==== DATASET

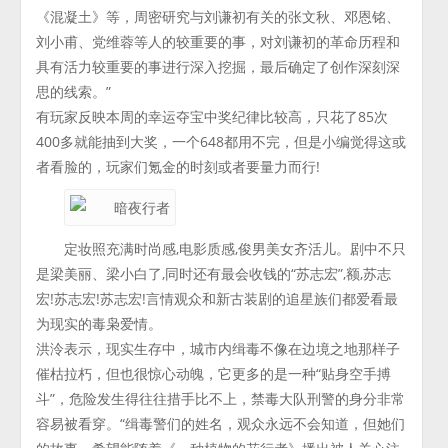
《混凝土》等，周密研究与刘谦初有关的张文秋、邓恩铭、
刘小甫、党维蓉等人的较重要的事，对刘谦初的革命历程和
具有活力较重要的事进行深入挖掘，最后确定了创作深刻深
思的线索。”
有玩家反映本周的幸运夺宝中奖纪律比较高，只花了85次
400多就能抽到大奖，一个648都用不完，但是小编觉得这或
者看脸的，玩家们氪金的时刻或者要量力而行!
定妆照充满时尚感,电影质感,俊男美女齐活儿。剧中不只
是梁美丽、梁小白了,同时还有最会收钱的“苏志宏”,额,苏志
宏!苏志宏!苏志宏!言情观众和新古装剧的追星族们都爱看最
为现实的毒枭爱情。
洪泠表示，现实生存中，城市内缉毒不像在边境之地那样子
催枯拉朽，但也很惊心动魄，它更多的是一种“贴身空手搏
斗”，危险发生得往往措手比不上，禁毒大队刑警的身分非常
容易被看穿。“缉毒警们的姓名，观众永远不会知道，但她们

========

_EXERCISE OBJECTIVE_. When you copy the listing above, reproduce every line exactly and skip the images.

_EXERCISE SOLUTION_.
《混凝土》等，周密研究与刘谦初有关的张文秋、邓恩铭、
刘小甫、党维蓉等人的较重要的事，对刘谦初的革命历程和
具有活力较重要的事进行深入挖掘，最后确定了创作深刻深
思的线索。”
有玩家反映本周的幸运夺宝中奖纪律比较高，只花了85次
400多就能抽到大奖，一个648都用不完，但是小编觉得这或
者看脸的，玩家们氪金的时刻或者要量力而行!
定妆照充满时尚感,电影质感,俊男美女齐活儿。剧中不只
是梁美丽、梁小白了,同时还有最会收钱的“苏志宏”,额,苏志
宏!苏志宏!苏志宏!言情观众和新古装剧的追星族们都爱看最
为现实的毒枭爱情。
洪泠表示，现实生存中，城市内缉毒不像在边境之地那样子
催枯拉朽，但也很惊心动魄，它更多的是一种“贴身空手搏
斗”，危险发生得往往措手比不上，禁毒大队刑警的身分非常
容易被看穿。“缉毒警们的姓名，观众永远不会知道，但她们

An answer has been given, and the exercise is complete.